Intersectional Crime Fiction: Investigating the Genre (NeMLA 2024)
This panel examines the continuum of intersectional crime fiction writing in a U.S. context, illuminating the methods, exemplary texts, and narrative strategies that embrace inclusive tenets and movements, from Black Lives Matter to LGBTQ+ rights to #ownvoices and neurodivergence. The panel aims to investigate the possibilities and challenges presented by the incorporation of diverse social identities and critique of power structures within narrative cartography. This inquiry entails an exploration of how marginalized identities, including racial, gender, health status, veteran status, and class, are represented and interrogated within the broad range of crime fiction writing. Panelists will critically evaluate the ways in which intersectionality complicates narratives of power, knowledge, "justice," and the search for truth, and exposes the assumptions and biases inherent in the genre. In addition, the panel will examine the significance of diverse authorship and representation in the crime fiction genre, particularly in fostering more nuanced and authentic portrayals of identities and lived experiences.

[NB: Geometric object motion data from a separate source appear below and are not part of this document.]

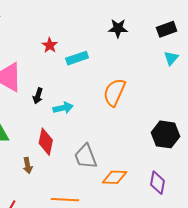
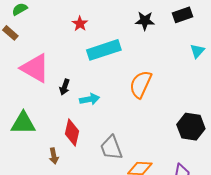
black rectangle: (167, 29) -> (183, 15), moved
red star: (50, 45) -> (80, 24), moved
cyan rectangle: (77, 58) -> (104, 50), size x1.5

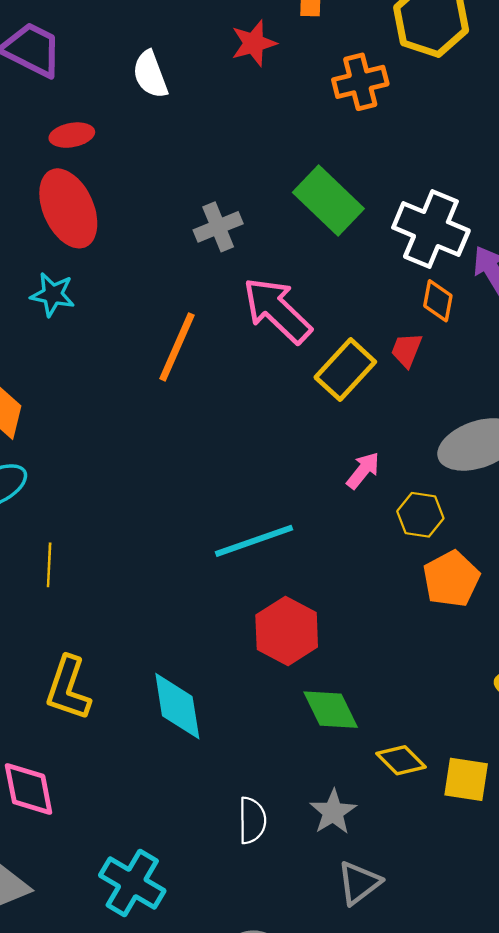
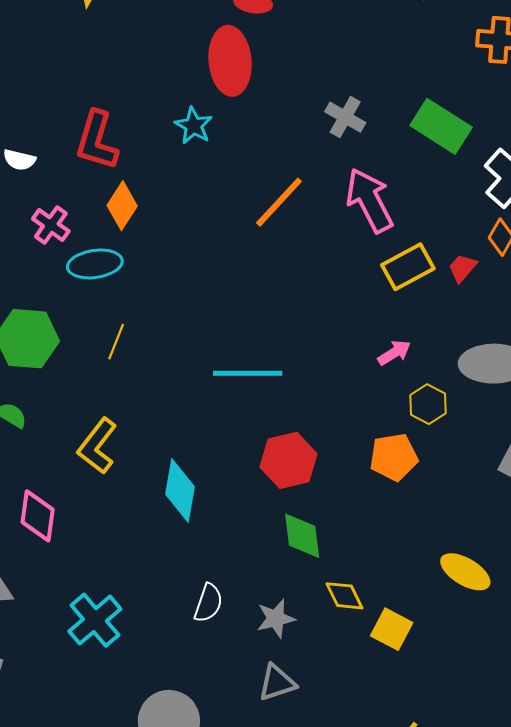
green rectangle: (328, 200) -> (441, 126), turned -30
gray cross: (218, 227) -> (345, 117), turned 33
cyan line: (254, 541) -> (248, 373), moved
orange pentagon: (451, 579) -> (394, 457), moved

What can we infer about attitudinal change from recent developments in the crime fiction genre? Fictionalized characters from historically marginalized communities (Black, Indigenous, People of Color, LGBTQ+) challenge the received canon and yoke the complexities of investigation to the rhetorics and explorations of identity politics. Mining essential and illustrative portrayals of intersectional detection, this panel demonstrates how cultural, political, and criminal discourses across a diverse range of groups also negotiate the demands for decipherability and the complexities of code switching within legacies of heteronormative, cisgender white supremacy. Mysteries, noir and thrillers by BIPoC and underrepresented writers like Attica Locke, Louise Erdrich, Cheryl A. Head, Richie Narvaez and S.A. Cosby vivify the hallmarks of critical race theories and intersectional feminism as well as socio/economic analysis within compelling crime fiction contexts.